Conference Aims and Scope
At the threshold of this century historical evidence seemed to sustain the thesis that social media and social networks progressed on a logarithmic scale. Several types of social media and social networks have made break-out techniques in the domain of political strategy and public affairs. However, following the Canadian philosopher George Grant’s thesis on how to reside critically inside the ‘technological dynamo’, we need both to enhance the utilization of digital social properties in political strategy in an inventive or in a novel method and, simultaneously, to demonstrate a critical approach to the new media technology nexus.
Nevertheless, the online media networking has changed in several respects the typology of political and social campaigns. As we have seen, social media and social networking properties were providing new forms and fora for the content and context of political strategy. More citizens than ever have broadband connections or equally important, they have interactive experience as recipients and producers of online political information.

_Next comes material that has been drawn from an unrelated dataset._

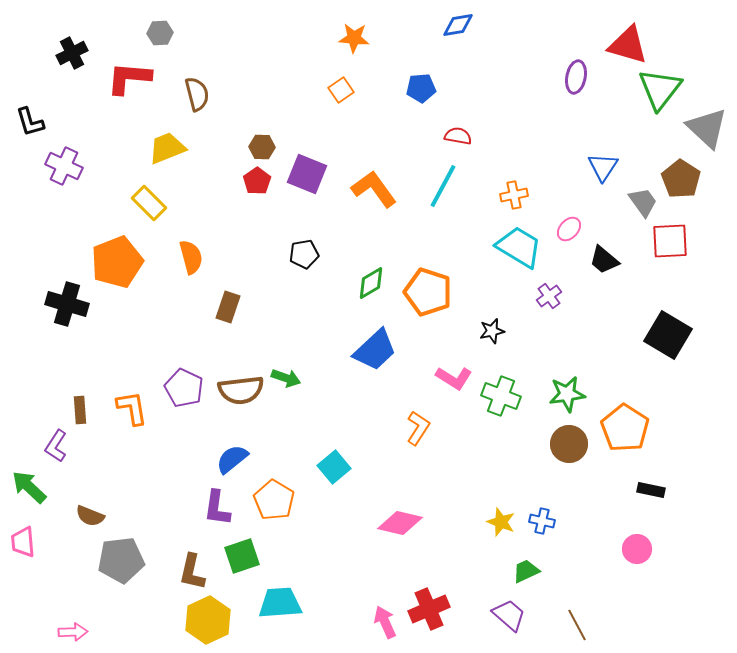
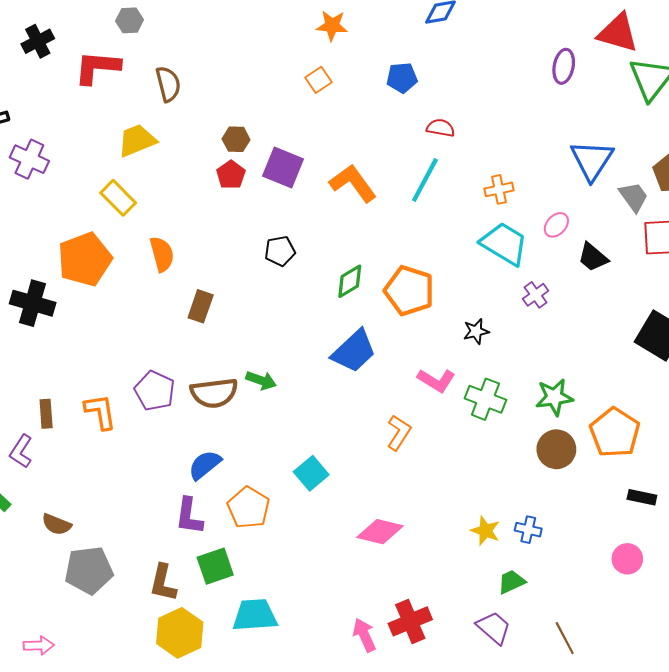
blue triangle: (603, 167) -> (592, 160), size x1.4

This framework of interaction determines a complex transformation stage resulting to the formation of a digital sociosphere that considerably affects the input and output of political strategy.

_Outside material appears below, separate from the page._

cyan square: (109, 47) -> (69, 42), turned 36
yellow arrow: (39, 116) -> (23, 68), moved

As social adoption of cumulative digital properties often soars upon operation or function of its superiority and verifiability in a variety of campaigns (electoral, political, social, cultural), scientists and strategists are obliged to make major or critical adjustments in marketing communication macro-environments to (a) accommodate a new type of intermediaries, and (b) to build the essential marketing differentiation in the process of strategic political planning.
In any case, to convert digital-intensive properties into political- intensive strategy, lots of excessive demands and indigenous needs must be explored; a process that requires a holistic understanding of both the potential risks as well as the returns of the infosphere and the pertinent synchronization and inseparable dimensions of the digital sociosphere that determine significantly the shaping and impact of a given political strategy.